People are not dumb, as those with opposite political views say in blame of each other. The sad truth is their hearts are empty of love, so they subsist on a diet of fear which manifests as hate at one extreme and indifference at the other. Long-term exposure to this created my environment of exhaustion. Along with it the knowledge that while I can document the truth, I cannot make people care.

But even in my darkest moments, I still find reasons to hope. Hope is not a passive thing. It is an act of defiance, a refusal to surrender to despair. I often think of Frederick Douglass, who understood the power of images to challenge narratives and affirm humanity. I think of the young activists who refuse to accept the status quo, who demand a better world with a fervor that cannot be ignored. I think of the volunteers who quietly make a difference every day, their actions as a reminder that goodness exists even when what they do is never represented in the headlines.

Hope is not about expecting the world to change overnight, or maybe even in a lifetime. It is about believing that change is possible, even if it comes in increments too small to see.
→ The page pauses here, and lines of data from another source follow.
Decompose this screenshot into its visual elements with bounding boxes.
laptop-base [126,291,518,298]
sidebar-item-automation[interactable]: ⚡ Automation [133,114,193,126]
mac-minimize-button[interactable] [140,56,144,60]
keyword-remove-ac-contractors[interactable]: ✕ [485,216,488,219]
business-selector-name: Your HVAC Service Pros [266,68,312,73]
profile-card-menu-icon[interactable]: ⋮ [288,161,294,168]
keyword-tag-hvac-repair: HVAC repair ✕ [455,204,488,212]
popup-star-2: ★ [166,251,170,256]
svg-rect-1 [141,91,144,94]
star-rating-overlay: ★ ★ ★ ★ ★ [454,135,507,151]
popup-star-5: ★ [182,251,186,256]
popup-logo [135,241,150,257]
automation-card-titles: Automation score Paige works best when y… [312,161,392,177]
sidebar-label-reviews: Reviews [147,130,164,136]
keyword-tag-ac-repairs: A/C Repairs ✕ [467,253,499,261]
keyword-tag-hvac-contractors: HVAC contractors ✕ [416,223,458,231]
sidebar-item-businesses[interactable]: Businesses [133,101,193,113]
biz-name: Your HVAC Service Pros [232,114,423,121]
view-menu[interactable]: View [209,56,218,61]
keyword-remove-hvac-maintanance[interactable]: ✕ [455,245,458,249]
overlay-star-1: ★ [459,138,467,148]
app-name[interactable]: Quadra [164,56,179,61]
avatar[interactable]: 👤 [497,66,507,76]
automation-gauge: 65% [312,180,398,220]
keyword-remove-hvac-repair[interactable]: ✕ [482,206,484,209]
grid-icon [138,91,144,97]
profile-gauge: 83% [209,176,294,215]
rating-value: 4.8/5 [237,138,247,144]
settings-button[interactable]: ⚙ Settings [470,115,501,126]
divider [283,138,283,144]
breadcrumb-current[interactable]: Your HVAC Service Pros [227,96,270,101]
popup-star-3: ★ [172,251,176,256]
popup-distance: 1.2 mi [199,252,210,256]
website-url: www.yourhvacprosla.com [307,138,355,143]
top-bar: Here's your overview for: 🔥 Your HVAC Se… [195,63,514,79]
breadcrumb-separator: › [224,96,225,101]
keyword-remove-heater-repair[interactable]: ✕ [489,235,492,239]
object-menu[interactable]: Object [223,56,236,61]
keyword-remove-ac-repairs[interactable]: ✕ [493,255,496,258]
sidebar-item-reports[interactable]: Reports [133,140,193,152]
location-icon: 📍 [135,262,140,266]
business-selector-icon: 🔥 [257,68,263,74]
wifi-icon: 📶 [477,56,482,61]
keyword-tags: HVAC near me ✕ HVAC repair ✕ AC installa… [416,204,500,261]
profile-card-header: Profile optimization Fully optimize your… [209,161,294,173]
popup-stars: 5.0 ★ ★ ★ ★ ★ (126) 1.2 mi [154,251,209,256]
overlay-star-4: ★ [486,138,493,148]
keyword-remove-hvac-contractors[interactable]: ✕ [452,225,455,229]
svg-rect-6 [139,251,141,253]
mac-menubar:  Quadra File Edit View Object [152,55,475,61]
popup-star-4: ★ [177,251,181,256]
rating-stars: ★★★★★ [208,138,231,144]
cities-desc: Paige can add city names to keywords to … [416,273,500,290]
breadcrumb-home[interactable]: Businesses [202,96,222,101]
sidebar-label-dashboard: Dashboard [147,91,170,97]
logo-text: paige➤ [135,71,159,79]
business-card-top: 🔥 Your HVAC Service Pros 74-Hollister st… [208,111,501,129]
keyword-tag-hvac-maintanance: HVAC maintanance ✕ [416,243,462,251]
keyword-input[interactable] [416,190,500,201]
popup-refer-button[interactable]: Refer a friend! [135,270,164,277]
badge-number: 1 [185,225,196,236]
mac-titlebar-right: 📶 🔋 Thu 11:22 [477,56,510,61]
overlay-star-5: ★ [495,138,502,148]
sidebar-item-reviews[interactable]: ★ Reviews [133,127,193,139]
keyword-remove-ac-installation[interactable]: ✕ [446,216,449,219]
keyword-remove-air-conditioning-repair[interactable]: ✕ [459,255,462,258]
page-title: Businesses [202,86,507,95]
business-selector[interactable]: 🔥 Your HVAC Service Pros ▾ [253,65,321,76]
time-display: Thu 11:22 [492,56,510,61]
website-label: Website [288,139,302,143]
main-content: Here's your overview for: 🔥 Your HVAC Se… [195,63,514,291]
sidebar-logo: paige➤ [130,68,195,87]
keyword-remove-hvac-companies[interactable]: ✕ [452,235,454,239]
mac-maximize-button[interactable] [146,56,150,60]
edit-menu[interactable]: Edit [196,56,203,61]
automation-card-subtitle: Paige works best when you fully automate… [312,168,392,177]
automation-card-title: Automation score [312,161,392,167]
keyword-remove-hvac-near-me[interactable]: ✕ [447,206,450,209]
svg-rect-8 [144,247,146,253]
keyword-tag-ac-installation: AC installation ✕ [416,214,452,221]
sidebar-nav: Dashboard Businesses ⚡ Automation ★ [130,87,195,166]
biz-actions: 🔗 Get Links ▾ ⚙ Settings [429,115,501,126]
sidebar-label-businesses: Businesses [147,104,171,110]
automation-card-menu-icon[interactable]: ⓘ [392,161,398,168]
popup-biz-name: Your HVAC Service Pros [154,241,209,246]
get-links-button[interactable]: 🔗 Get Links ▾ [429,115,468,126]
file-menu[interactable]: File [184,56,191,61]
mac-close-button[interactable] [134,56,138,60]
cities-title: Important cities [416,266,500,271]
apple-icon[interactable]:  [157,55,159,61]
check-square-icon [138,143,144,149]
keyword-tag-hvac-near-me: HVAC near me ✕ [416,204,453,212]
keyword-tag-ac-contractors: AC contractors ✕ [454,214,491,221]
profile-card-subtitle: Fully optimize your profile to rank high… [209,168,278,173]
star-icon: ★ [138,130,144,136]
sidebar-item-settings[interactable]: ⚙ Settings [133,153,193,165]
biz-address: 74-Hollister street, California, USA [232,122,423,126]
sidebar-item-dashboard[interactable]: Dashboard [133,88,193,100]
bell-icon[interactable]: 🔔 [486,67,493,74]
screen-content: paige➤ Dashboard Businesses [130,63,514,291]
I have always understood that living my purpose meant I would likely never behold the fruits of my labor, that it was for me to plant seeds that might one day grow.

As a photojournalist, I have a responsibility not just to document the world as it is, but to imagine the world as it could be. My camera is not only an object for recording history. It is a tool against indifference, a means of amplifying the voices that might otherwise go unheard. And while the work is often thankless, it is also necessary. Because if we stop bearing witness, if we allow the truth to be erased or rewritten, then we have truly lost.

So I continue to look through the lens, even when the view is bleak. I continue to press the shutter, even when it feels futile – and electronics has made the physical camera function of a shutter obsolete.

I continue to believe in the power of storytelling, even when the audience remains disengaged and absent. Because hope, like photography, requires light. And as long as there is light, there is something worth capturing. That something worth is fighting for.